THE multi award-winning Glasnevin Cemetery Museum had a surprise visit from the arts world when Yoko Ono popped by on her way to Dublin Airport last Friday morning.
The famous artist, musician and peace activist was in Dublin to receive a lifetime achievement award for her contribution towards the worlds of art, music and campaigning when she decided at the last minute to soak up a bit of Irish history at the Northside museum.
On arriving at the cemetery Yoko was given a private tour of O’Connell’s crypt where she asked for a few minutes privacy to say a few words.

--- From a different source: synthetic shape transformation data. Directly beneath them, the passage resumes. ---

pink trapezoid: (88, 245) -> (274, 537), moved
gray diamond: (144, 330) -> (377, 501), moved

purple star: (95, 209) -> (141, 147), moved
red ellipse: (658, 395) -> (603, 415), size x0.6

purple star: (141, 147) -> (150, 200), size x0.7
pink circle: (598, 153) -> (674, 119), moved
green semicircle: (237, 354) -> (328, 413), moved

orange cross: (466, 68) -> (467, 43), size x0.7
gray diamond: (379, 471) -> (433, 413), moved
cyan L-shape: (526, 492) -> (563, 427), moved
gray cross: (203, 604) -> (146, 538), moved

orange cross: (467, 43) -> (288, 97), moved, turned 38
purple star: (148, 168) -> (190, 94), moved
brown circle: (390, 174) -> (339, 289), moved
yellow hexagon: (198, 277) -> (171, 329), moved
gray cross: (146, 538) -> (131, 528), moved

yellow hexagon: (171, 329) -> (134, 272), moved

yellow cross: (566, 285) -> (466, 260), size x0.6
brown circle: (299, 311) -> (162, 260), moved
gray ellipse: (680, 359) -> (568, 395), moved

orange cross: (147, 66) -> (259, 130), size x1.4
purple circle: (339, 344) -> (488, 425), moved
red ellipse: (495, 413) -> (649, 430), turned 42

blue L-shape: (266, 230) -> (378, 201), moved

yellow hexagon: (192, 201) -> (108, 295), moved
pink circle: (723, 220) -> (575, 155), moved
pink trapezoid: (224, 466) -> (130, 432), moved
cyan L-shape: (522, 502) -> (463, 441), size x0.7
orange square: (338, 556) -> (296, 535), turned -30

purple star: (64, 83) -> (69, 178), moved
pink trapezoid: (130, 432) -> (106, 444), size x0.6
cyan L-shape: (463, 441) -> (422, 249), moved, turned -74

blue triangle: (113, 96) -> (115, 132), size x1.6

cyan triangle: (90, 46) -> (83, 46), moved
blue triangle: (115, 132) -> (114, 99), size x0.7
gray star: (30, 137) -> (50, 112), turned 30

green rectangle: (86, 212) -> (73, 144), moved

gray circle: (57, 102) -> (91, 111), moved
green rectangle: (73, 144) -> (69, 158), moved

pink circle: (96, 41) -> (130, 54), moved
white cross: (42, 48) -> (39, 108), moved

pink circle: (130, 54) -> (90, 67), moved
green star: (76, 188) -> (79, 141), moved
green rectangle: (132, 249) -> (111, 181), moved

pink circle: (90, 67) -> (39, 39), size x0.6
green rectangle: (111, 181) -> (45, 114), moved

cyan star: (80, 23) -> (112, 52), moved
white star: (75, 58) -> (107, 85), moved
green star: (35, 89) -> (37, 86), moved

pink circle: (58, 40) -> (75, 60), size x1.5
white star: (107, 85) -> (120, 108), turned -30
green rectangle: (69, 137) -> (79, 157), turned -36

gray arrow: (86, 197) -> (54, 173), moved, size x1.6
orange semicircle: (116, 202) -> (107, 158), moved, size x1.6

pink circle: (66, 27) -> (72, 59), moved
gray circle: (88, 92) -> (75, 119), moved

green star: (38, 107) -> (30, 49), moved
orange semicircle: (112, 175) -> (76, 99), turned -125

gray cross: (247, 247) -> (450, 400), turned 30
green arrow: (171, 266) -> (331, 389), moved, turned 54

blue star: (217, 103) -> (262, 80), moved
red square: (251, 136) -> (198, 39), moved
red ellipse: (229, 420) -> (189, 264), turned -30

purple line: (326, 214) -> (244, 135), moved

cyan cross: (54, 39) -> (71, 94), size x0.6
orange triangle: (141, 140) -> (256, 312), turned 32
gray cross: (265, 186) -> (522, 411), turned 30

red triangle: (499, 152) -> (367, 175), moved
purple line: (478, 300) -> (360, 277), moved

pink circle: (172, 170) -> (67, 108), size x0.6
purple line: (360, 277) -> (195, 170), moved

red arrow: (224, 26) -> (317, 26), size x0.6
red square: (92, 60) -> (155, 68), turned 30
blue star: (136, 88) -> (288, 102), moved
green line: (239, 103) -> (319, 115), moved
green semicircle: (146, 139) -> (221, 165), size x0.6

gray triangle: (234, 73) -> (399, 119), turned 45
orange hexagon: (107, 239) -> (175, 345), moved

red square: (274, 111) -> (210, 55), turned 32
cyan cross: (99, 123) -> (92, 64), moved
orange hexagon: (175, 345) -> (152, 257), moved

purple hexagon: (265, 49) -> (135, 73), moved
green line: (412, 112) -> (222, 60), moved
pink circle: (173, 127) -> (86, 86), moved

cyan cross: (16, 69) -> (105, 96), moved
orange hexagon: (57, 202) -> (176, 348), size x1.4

Leaving a beautiful bouquet of roses and orchids Yoko then asked countless questions on the life and legacy of Daniel O’Connell, whose crypt is located at the base of the 168 feet high round tower at Glasnevin Cemetery.
The Japanese born campaigner later took a short stroll around the various graves in the graveyard and showed a further appetite for Irish history when she expressed a desire to see the grave of Charles Stewart Parnell, “another man of peaceful solutions” as she described him.
The cemetery’s historian, Shane MacThomais, then gave Yoko a private viewing of the archival room at the museum. She was particularly interested in the accounts of Famine burials of the 1840s.
MacThomais said nobody at Glasnevin had any idea Yoko was going to drop by until her hotel rang on Friday morning and said she was on her way.
“She said that she would love to have some more time and would return for a longer visit the next time she was in town,” MacThomais added. “Her interest in Irish history was inspiring and her humanity was evident in her responses.”
Yoko was presented with the Glasnevin Trust publication ‘Daniel O’Connell, the Man who Discovered Ireland’ as a parting gift following her visit.
Earlier in the week Yoko, who was married to Beatle John Lennon, was presented with a lifetime achievement award for her contribution to the worlds of art, music and campaigning.
Lord Mayor of Dublin, Andrew Montague, chaired the event at the Point Village and during the evening he informed Yoko about the politics and achievements of the great liberator, Daniel O’Connell.
The lord mayor, who has visited Glasnevin on a number of occasions, advised her to try and visit the cemetery before she departed and she expressed a desire to see O’Connell’s final resting place before she flew out of the city.
• Glasnevin Museum is a not for profit organization and the museum is open seven days a week from 10 am till 5pm.